**** Exercise materials ****

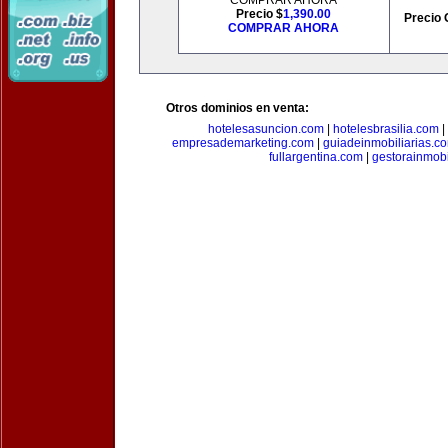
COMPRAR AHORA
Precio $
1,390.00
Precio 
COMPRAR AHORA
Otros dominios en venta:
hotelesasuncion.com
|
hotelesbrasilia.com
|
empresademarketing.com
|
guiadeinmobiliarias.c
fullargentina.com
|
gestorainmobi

****
**** Exercise materials ****

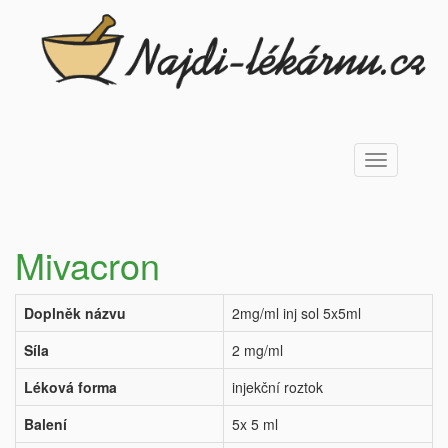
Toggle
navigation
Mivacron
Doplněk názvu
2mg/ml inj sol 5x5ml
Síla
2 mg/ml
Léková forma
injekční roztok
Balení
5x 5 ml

****
**** Exercise materials ****

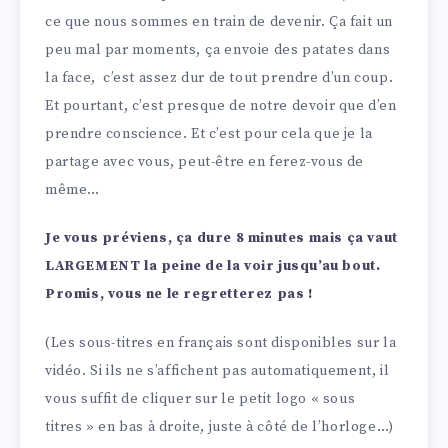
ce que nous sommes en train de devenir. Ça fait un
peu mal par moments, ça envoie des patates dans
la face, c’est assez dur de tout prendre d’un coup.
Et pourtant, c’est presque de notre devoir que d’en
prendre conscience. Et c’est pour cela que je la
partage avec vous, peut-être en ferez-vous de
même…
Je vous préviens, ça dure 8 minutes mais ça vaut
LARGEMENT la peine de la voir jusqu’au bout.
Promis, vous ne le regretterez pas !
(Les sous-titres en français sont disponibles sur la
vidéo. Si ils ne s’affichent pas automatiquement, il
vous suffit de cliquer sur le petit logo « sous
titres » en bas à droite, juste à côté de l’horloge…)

****

#### Problem:
Whenever the word "sous" occurs in a line of the records, that line counts toward the total; state the total only.

#### Exercise response:
2